Posted by: John Smith | April 01, 2008 at 01:23 AM
Sure Zimbabwe used to be a breadbasket, but for now, their comparative advantage lies in raw materials.
So they can't feed themselves, but they've got plenty of raw materials? Problem solved I guess. If South Africa can't keep the lights on in the mines, what makes you think Zimbabwe will do any better? Please refer to my above post again for what the problem is. They will just move from one disaster to the next.
Posted by: | April 01, 2008 at 10:50 AM
Not quite. If all cattle was free roaming, then sure. But factory farming, which is the bulk of the meat industry, does compete directly with human consumption.
It's not just cattle, pigs and chickens are often raised on waste. There are also cases where crops would not be as cost effective to grow if animal farms were not nearby.
If you banned meat you would be eliminating sources of protein that are produced with a low energy input. Consider a remote village where locally caught fish is the main source of protein. It would hardly make sense to ship out soy cakes to such a village when they already have a sustainable source.
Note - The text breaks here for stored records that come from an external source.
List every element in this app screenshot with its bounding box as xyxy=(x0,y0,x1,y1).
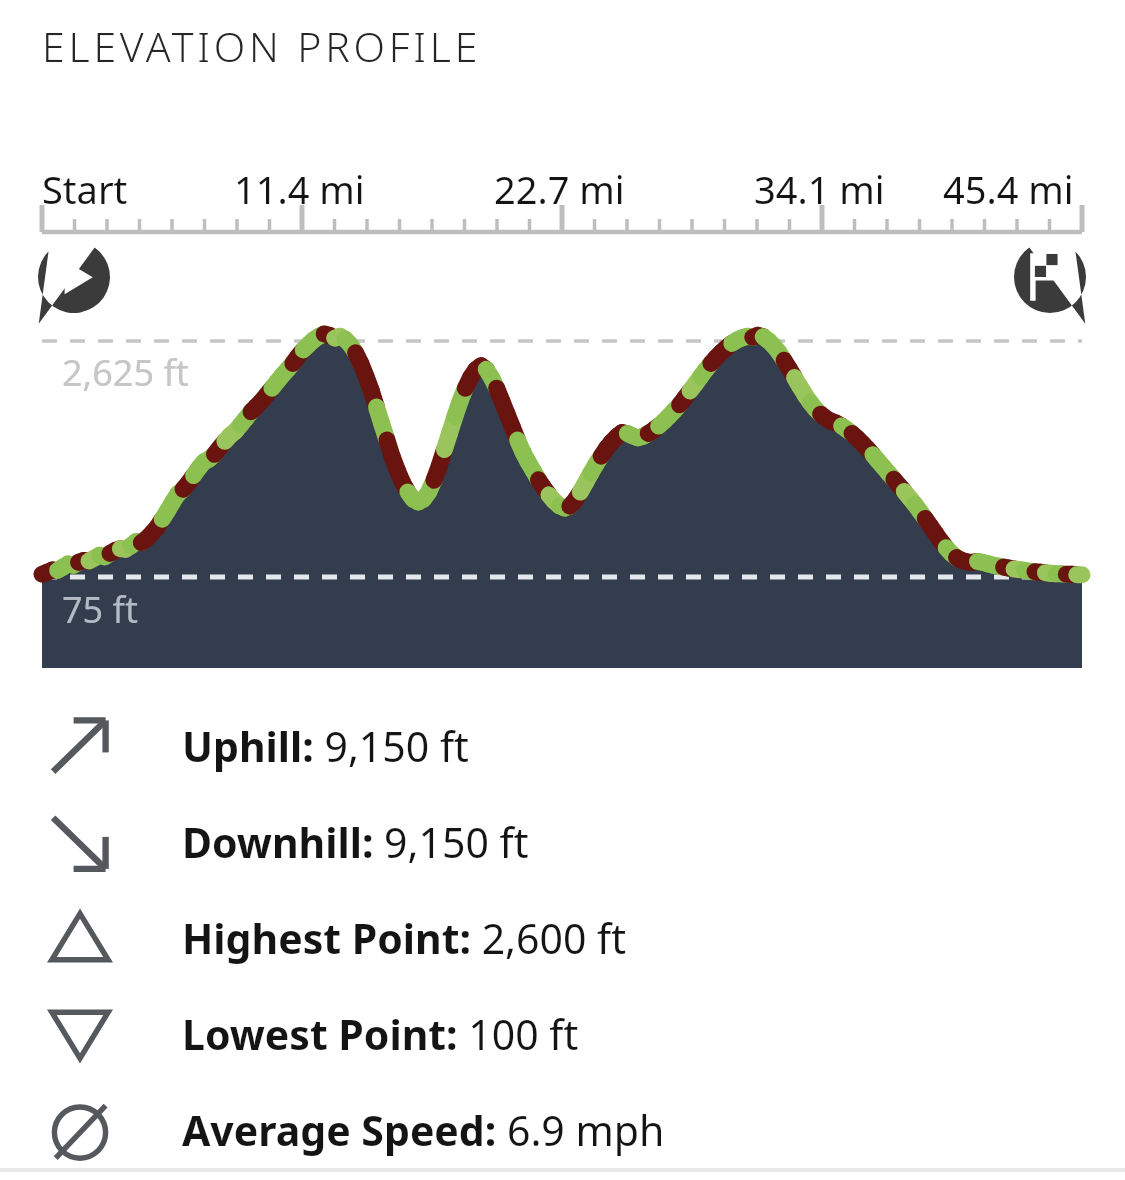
other: Average Speed xyxy=(48,1098,112,1162)
staticText: Uphill: 9,150 ft xyxy=(182,718,469,774)
other: Lowest Point xyxy=(48,1002,112,1066)
button[interactable]: Lowest Point xyxy=(0,986,1125,1082)
staticText: 34.1 mi xyxy=(754,163,885,215)
staticText: Downhill: 9,150 ft xyxy=(182,814,529,870)
staticText: 75 ft xyxy=(62,585,138,634)
button[interactable]: Uphill xyxy=(0,698,1125,794)
staticText: Average Speed: 6.9 mph xyxy=(182,1102,665,1158)
staticText: ELEVATION PROFILE xyxy=(42,18,482,74)
staticText: Highest Point: 2,600 ft xyxy=(182,910,627,966)
button[interactable]: Highest Point xyxy=(0,890,1125,986)
staticText: Start xyxy=(42,163,128,215)
staticText: 45.4 mi xyxy=(943,163,1074,215)
staticText: 2,625 ft xyxy=(62,348,189,397)
button[interactable]: Average Speed xyxy=(0,1082,1125,1178)
staticText: 11.4 mi xyxy=(234,163,365,215)
other: Highest Point xyxy=(48,906,112,970)
other: Downhill xyxy=(48,810,112,874)
button[interactable]: Downhill xyxy=(0,794,1125,890)
staticText: 22.7 mi xyxy=(494,163,625,215)
button[interactable]: ELEVATION PROFILE xyxy=(42,18,562,74)
other: Uphill xyxy=(48,714,112,778)
staticText: Lowest Point: 100 ft xyxy=(182,1006,579,1062)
But then this conversation is totally pointless anyways, since even if the U.S. went vegetarian you would still have 1.3 billion Chinese eating pork fried rice. Would you try to convert them too or should only Westerners take part in meat abstention? Why do so many people believe that the West could solve the world's problems through individual sacrifice? It is almost as if a quarter of white people are born to be catholic or liberal.